====== DATASET EXCERPTS ======

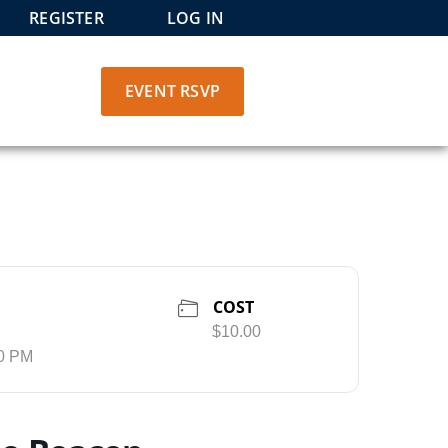
REGISTER
LOG IN
EVENT RSVP
COST
$10.00
30 PM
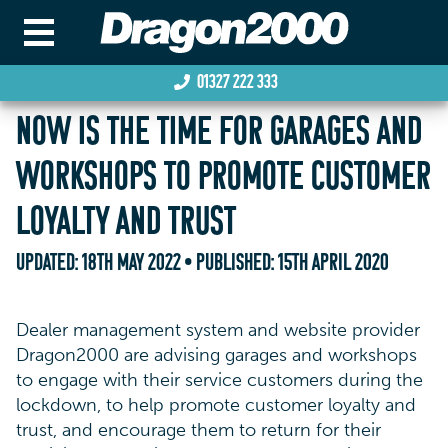
01327 222 333
NOW IS THE TIME FOR GARAGES AND
WORKSHOPS TO PROMOTE CUSTOMER
LOYALTY AND TRUST
UPDATED:
18TH MAY 2022
• PUBLISHED:
15TH APRIL 2020
Dealer management system and website provider
Dragon2000 are advising garages and workshops
to engage with their service customers during the
lockdown, to help promote customer loyalty and
trust, and encourage them to return for their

======

### EXERCISE DETAILS:
Return an exact transcription of the material, with its pictures left out.

### SOLUTION TO THIS TASK:
REGISTER
LOG IN
EVENT RSVP
COST
$10.00
30 PM
01327 222 333
NOW IS THE TIME FOR GARAGES AND
WORKSHOPS TO PROMOTE CUSTOMER
LOYALTY AND TRUST
UPDATED:
18TH MAY 2022
• PUBLISHED:
15TH APRIL 2020
Dealer management system and website provider
Dragon2000 are advising garages and workshops
to engage with their service customers during the
lockdown, to help promote customer loyalty and
trust, and encourage them to return for their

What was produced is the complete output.